• WORK ITEM: Up to and including the line with "A model of this concept", restate every line of the records below word for word, from the first line on, leaving out the pictures.

• SUPPLIED MATERIAL:

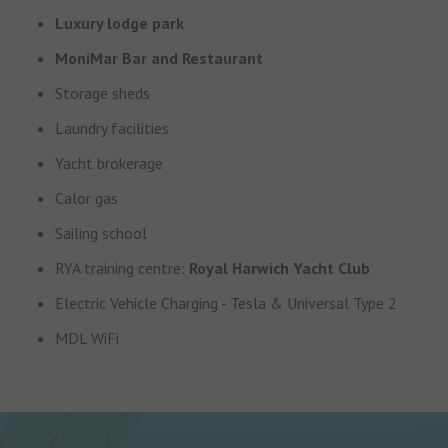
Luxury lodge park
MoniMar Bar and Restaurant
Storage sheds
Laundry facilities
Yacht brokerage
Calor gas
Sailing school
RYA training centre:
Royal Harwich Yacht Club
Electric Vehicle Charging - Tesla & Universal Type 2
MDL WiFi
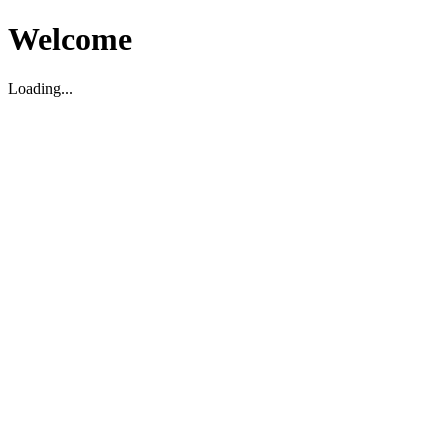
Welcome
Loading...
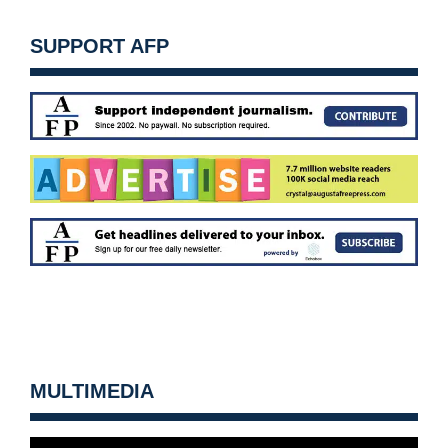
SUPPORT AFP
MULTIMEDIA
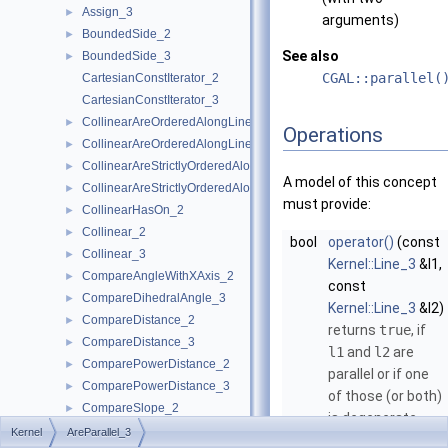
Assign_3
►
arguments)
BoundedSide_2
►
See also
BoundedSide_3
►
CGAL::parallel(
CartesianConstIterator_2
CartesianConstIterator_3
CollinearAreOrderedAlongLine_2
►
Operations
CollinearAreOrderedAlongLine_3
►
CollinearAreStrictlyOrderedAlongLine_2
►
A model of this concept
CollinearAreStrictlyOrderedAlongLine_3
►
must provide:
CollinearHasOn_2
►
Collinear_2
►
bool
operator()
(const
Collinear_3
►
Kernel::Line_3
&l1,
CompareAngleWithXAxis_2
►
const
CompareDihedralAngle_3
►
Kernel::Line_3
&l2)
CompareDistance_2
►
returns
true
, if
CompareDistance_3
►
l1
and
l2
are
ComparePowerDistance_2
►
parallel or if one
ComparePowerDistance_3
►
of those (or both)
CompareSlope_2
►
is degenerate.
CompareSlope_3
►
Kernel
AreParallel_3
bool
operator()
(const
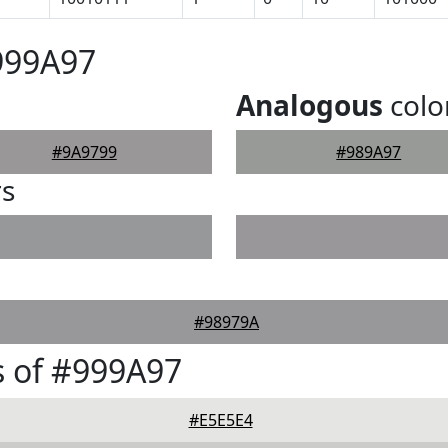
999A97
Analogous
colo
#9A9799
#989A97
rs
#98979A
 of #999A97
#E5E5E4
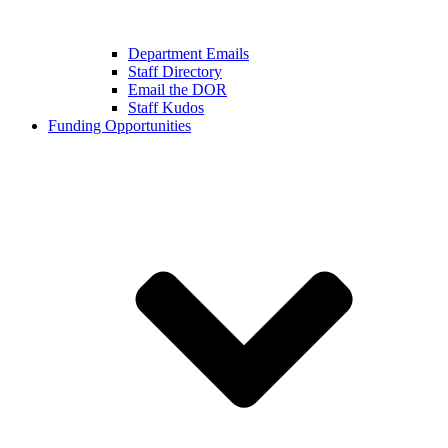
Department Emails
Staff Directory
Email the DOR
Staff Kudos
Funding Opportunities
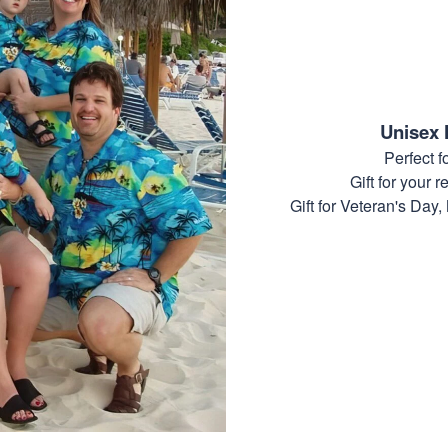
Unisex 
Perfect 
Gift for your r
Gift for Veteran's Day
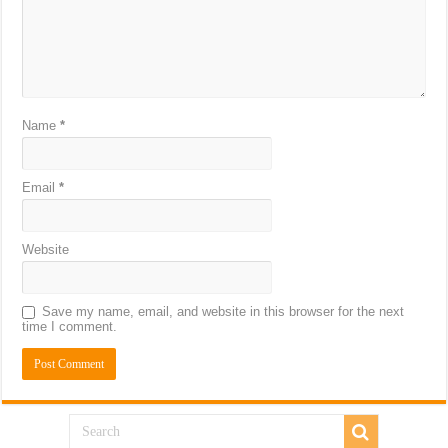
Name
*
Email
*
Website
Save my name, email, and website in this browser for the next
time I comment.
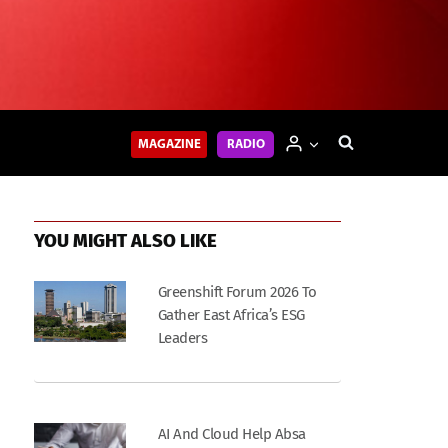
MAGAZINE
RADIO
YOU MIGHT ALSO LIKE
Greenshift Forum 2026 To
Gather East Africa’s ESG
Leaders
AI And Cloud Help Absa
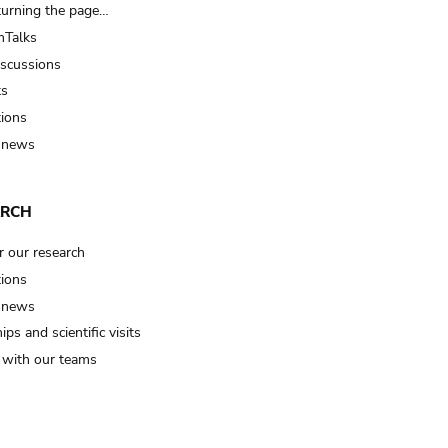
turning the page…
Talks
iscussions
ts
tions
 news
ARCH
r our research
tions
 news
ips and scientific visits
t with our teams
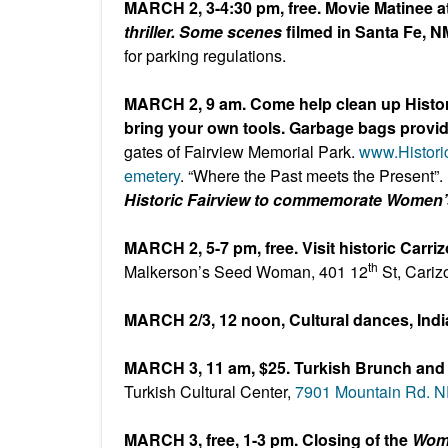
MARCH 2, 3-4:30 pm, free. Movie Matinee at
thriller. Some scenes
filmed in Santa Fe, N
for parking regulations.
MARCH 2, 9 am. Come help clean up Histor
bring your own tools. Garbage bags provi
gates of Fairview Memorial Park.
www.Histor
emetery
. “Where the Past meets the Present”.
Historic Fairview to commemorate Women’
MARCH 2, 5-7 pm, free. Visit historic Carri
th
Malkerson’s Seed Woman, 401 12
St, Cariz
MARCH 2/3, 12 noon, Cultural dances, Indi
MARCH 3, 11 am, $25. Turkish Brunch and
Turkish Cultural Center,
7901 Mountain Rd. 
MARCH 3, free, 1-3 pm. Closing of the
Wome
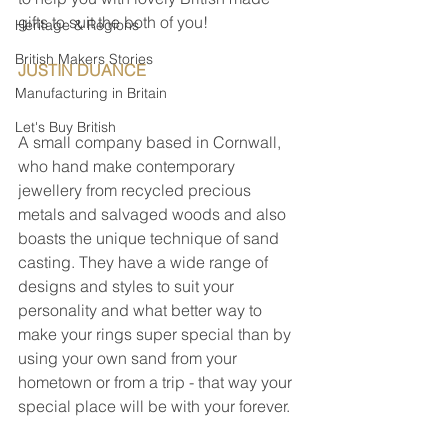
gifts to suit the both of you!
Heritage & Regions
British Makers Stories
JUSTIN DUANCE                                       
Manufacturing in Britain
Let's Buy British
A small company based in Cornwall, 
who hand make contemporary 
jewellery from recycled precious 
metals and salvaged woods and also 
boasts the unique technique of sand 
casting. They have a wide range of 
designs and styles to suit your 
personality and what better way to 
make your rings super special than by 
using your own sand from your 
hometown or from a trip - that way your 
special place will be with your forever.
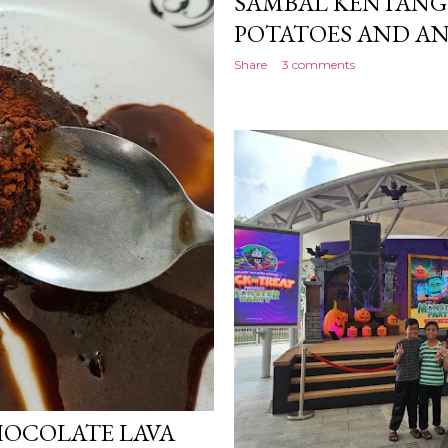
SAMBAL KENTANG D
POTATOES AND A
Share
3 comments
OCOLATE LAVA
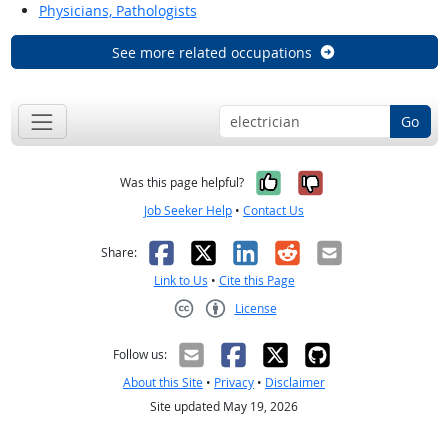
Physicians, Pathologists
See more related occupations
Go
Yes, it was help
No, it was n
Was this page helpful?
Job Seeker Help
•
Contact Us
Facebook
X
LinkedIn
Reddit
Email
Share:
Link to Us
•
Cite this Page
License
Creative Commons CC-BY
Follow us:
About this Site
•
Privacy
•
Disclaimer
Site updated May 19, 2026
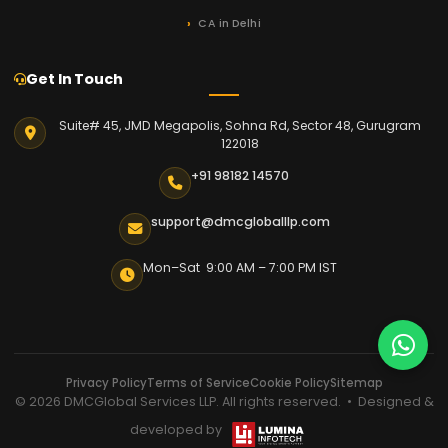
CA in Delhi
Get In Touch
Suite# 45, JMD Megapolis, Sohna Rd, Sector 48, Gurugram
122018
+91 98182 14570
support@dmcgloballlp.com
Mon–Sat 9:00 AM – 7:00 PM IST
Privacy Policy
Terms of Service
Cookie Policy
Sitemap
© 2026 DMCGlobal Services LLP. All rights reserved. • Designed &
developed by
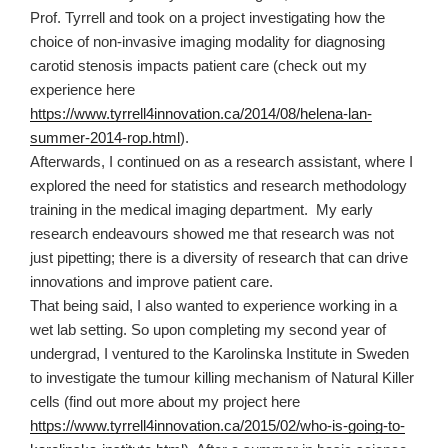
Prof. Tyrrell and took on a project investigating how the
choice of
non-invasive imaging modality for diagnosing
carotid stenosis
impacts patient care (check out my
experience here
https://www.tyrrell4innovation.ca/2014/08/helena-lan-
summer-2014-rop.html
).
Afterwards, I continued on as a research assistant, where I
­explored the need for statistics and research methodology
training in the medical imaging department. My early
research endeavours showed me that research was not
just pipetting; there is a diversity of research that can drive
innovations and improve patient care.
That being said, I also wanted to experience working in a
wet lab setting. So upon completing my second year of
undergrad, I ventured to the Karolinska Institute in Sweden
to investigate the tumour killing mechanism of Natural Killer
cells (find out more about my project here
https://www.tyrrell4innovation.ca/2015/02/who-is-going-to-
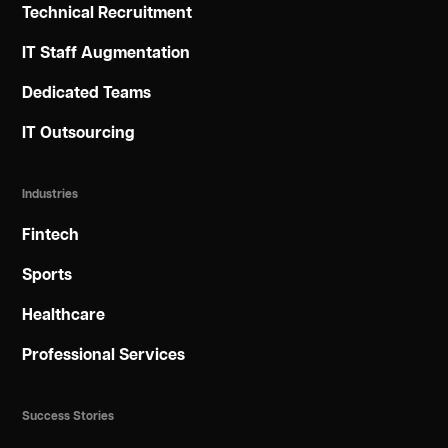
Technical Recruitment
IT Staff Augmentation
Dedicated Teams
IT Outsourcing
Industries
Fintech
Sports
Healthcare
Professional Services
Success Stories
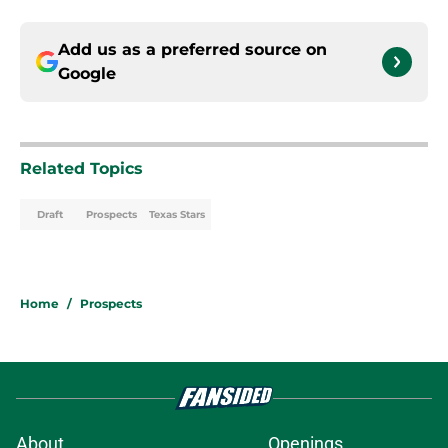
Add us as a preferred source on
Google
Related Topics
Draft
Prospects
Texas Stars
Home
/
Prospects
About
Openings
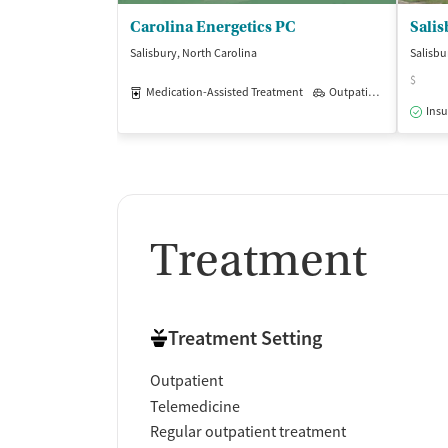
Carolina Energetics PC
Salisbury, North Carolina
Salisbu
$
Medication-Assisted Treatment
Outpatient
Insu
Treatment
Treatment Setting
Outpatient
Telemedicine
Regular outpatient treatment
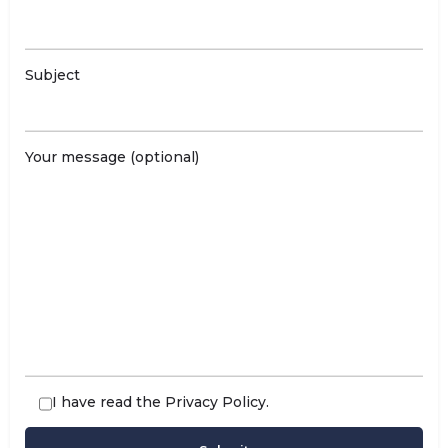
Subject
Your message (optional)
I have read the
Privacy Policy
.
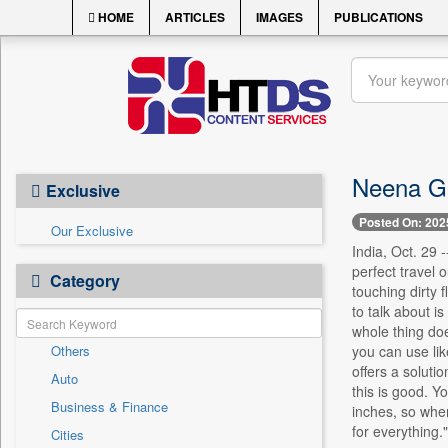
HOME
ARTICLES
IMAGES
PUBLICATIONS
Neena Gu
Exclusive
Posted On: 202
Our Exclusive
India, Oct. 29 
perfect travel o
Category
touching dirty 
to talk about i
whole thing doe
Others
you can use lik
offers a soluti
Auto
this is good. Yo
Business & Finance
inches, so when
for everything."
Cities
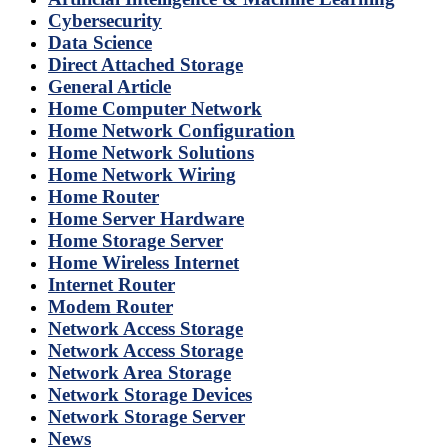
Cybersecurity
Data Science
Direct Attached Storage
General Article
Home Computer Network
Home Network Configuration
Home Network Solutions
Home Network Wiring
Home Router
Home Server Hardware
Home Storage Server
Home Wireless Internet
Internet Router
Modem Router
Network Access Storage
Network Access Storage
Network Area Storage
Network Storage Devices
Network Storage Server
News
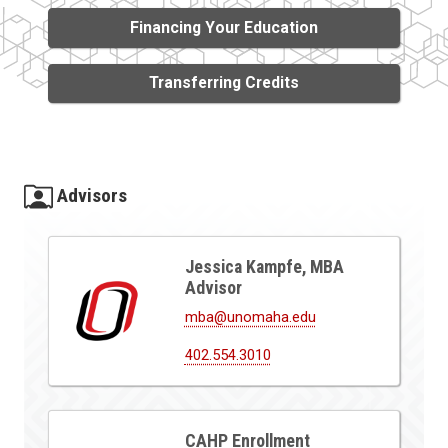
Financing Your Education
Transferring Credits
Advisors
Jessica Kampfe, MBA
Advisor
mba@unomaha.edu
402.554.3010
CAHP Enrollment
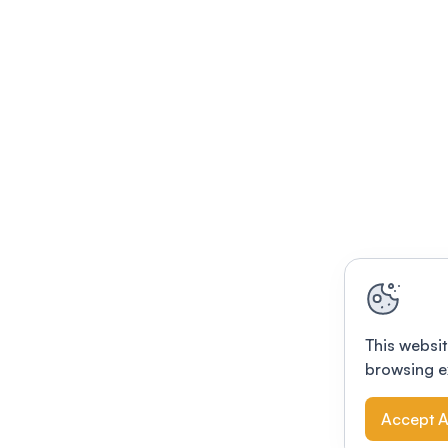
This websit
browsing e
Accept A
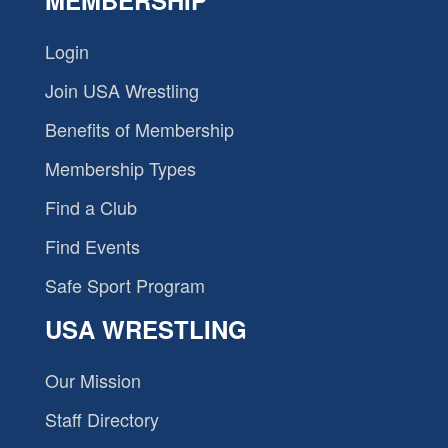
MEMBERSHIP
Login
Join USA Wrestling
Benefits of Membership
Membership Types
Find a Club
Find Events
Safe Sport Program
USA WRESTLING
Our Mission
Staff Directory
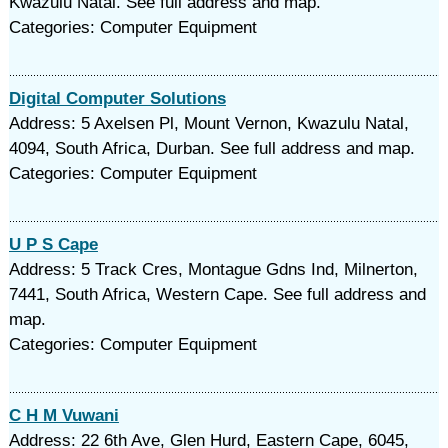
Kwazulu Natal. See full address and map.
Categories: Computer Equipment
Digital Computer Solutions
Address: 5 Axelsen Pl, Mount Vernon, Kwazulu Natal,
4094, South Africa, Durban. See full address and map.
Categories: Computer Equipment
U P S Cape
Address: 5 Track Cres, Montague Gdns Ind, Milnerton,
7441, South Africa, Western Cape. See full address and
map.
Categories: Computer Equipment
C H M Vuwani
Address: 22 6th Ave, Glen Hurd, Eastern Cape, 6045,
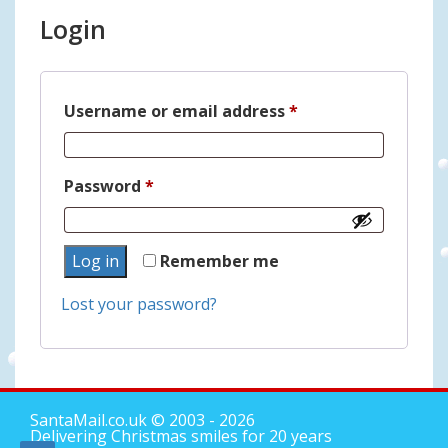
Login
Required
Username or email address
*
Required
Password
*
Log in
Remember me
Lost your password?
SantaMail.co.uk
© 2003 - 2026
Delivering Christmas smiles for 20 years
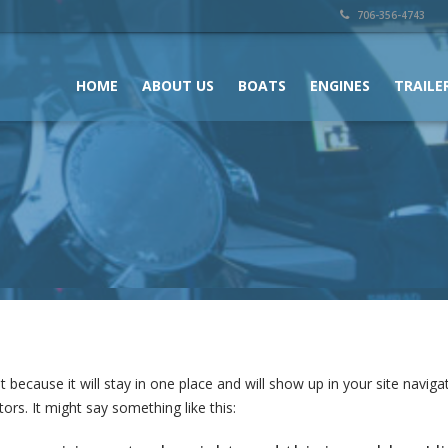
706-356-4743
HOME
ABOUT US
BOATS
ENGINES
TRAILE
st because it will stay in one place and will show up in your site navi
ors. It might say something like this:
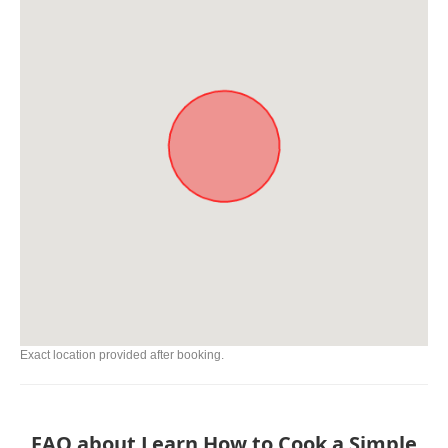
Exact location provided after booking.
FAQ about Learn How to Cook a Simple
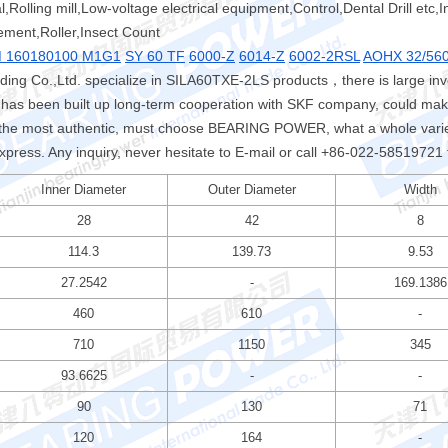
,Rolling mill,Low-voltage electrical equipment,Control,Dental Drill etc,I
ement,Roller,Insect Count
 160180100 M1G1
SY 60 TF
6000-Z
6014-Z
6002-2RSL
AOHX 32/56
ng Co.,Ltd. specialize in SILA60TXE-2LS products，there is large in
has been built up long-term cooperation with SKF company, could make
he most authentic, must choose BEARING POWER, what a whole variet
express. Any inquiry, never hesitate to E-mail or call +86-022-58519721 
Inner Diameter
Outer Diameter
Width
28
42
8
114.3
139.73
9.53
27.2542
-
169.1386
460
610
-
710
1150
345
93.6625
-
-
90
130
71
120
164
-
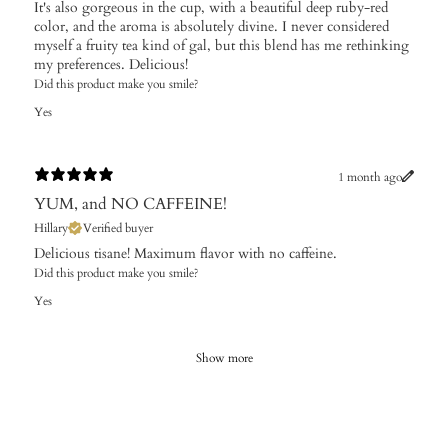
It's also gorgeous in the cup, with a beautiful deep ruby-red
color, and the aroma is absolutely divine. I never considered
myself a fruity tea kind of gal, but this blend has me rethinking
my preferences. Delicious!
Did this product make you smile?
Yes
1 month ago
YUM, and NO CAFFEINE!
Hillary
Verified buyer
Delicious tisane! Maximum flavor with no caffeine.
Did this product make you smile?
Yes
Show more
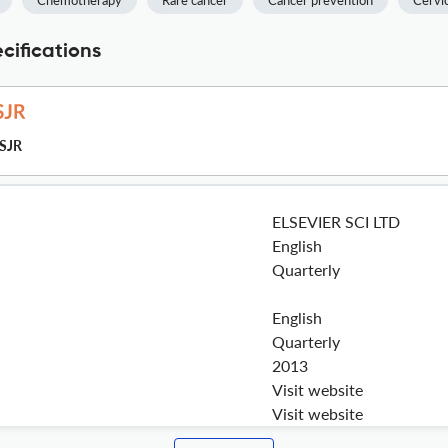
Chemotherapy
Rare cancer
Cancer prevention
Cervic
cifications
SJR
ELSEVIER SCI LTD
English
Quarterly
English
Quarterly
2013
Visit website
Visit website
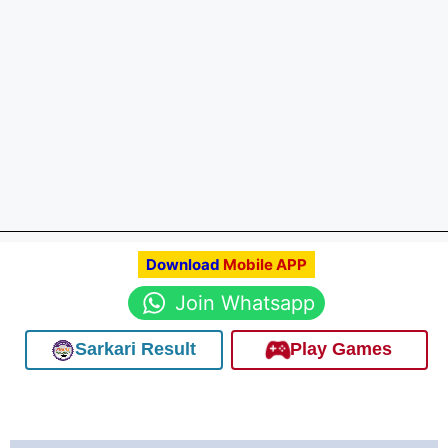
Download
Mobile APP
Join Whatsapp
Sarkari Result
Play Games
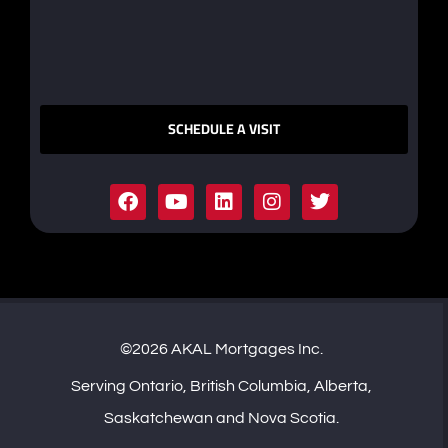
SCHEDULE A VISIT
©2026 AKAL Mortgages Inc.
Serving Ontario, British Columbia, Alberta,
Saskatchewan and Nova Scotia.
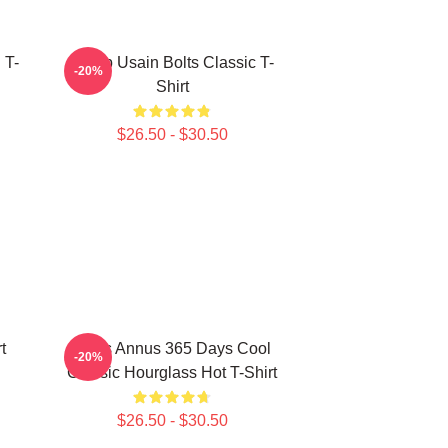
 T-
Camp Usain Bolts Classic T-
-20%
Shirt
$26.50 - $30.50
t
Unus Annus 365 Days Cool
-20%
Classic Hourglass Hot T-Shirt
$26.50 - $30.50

• RESULT FOR THIS TASK:
Luxury lodge park
MoniMar Bar and Restaurant
Storage sheds
Laundry facilities
Yacht brokerage
Calor gas
Sailing school
RYA training centre:
Royal Harwich Yacht Club
Electric Vehicle Charging - Tesla & Universal Type 2
MDL WiFi
Welcome
Loading...
SUPPORT AFP
MULTIMEDIA
Assign_3
►
arguments)
BoundedSide_2
►
See also
BoundedSide_3
►
CGAL::parallel(
CartesianConstIterator_2
CartesianConstIterator_3
CollinearAreOrderedAlongLine_2
►
Operations
CollinearAreOrderedAlongLine_3
►
CollinearAreStrictlyOrderedAlongLine_2
►
A model of this concept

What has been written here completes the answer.